Instructions to follow: Tally the lines of the data below that contain the string "szteviol". Give the tally and nothing else.

Records for the task:
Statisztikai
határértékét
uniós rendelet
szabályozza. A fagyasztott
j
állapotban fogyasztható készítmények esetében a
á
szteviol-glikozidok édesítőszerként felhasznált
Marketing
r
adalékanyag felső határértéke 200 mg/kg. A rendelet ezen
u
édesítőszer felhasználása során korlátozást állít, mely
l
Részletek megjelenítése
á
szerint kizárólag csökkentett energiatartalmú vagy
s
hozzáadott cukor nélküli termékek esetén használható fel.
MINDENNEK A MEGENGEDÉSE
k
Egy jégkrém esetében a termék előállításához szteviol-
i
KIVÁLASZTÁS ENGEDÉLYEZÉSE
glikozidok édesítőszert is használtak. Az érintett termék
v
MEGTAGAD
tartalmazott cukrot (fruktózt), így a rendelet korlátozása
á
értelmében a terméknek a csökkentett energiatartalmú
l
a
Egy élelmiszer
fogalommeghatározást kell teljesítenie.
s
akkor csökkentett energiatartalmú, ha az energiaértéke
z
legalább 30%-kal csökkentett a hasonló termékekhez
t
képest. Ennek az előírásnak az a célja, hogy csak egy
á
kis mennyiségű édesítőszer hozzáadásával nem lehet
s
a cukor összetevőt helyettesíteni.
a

Task result: 2